En tant que forme de différenciation entre les sujets (avec la segmentation et la différenciation fonctionnelle, par exemple Albert et al.2013), la stratification fait référence à des distributions inégales de ressources socialement valorisées entre les classes et d’autres groupes sociaux. Ces inégalités sont générées socialement par des systèmes de stratification, c’est-à-dire des complexes de règles sociales qui définissent qui a accès à différentes positions sociales et à des programmes de récompense (Crompton 2008; Grusky 2001; Kerbo 2006). Les systèmes de stratification peuvent être marqués par différents degrés de rigidité ou de fermeture sociale. Un rigide Le système est caractérisé par des règles de stratification qui empêchent les membres individuels de la société de faire l’expérience de la mobilité sociale en atteignant une position sociale plus élevée (ou plus basse) au cours de leur vie (Grusky 2001: 6).

Des sociologues allant de Max Weber à Pierre Bourdieu ont soutenu que les inégalités sociales peuvent apparaître dans différentes dimensions. Les marxistes soulignent la prédominance de la stratification économique et des différences de classe, qui est souvent aussi le point de départ de nombreuses théories sociologiques. La distinction de Max Weber entre classe, statut et parti introduit l’idée de stratification multidimensionnelle (Weber 1946), mais reconnaît également les idées de Marx. Selon Weber, les individus et les groupes sont inégaux non seulement en termes de positions de classe, mais aussi en termes de modes de vie avec différents degrés de prestige social (statut) et dans leur part d’autorité politique en tant qu’affiliation à un parti politique. Les trois dimensions de la stratification, qui sont tous des aspects de la la répartition du pouvoir dans la société, sont distinctes mais interdépendantes: les positions de classe, de statut et de parti s’influencent, mais ne se déterminent pas.

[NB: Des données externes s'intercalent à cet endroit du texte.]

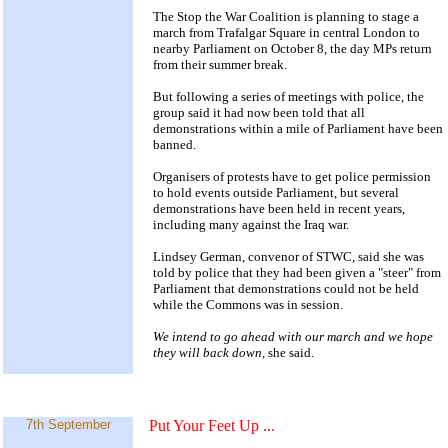
The Stop the War Coalition is planning to stage a
march from Trafalgar Square in central London to
nearby Parliament on October 8, the day MPs return
from their summer break.
But following a series of meetings with police, the
group said it had now been told that all
demonstrations within a mile of Parliament have been
banned.
Organisers of protests have to get police permission
to hold events outside Parliament, but several
demonstrations have been held in recent years,
including many against the Iraq war.
Lindsey German, convenor of STWC, said she was
told by police that they had been given a "steer" from
Parliament that demonstrations could not be held
while the Commons was in session.
We intend to go ahead with our march and we hope
they will back down,
she said.
7th September
Put Your Feet Up
...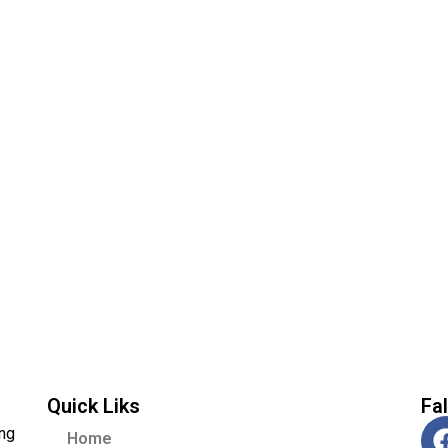
Quick Liks
Fa
ing
Home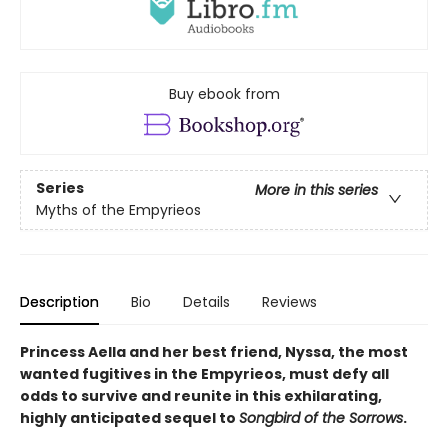
Buy ebook from
Series
More in this series
Myths of the Empyrieos
Description
Bio
Details
Reviews
Princess Aella and her best friend, Nyssa, the most
wanted fugitives in the Empyrieos, must defy all
odds to survive and reunite in this exhilarating,
highly anticipated sequel to
Songbird of the Sorrows
.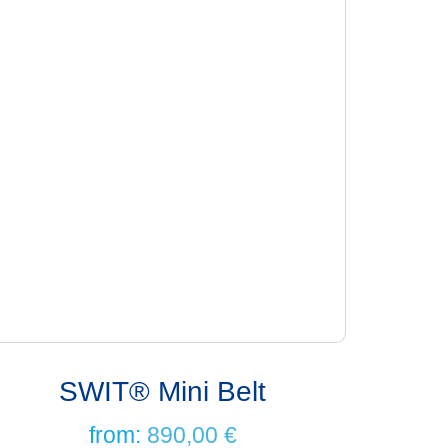
SWIT® Mini Belt
from:
890,00
€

En plus de Weber, Bourdieu montre comment les individus accumulent différentes formes de capital au cours de leur vie pour maintenir ou améliorer leur position dans différents champs sociaux structurés hiérarchiquement – générés par des luttes sur le capital, convertissant certaines formes de capital en d’autres. Le capital culturel (symbolique) (manières, goût, style de vie, etc.) est au cœur des distinctions de classe / statut, mais est rarement indépendant de la possession du capital économique (Bourdieu 1984).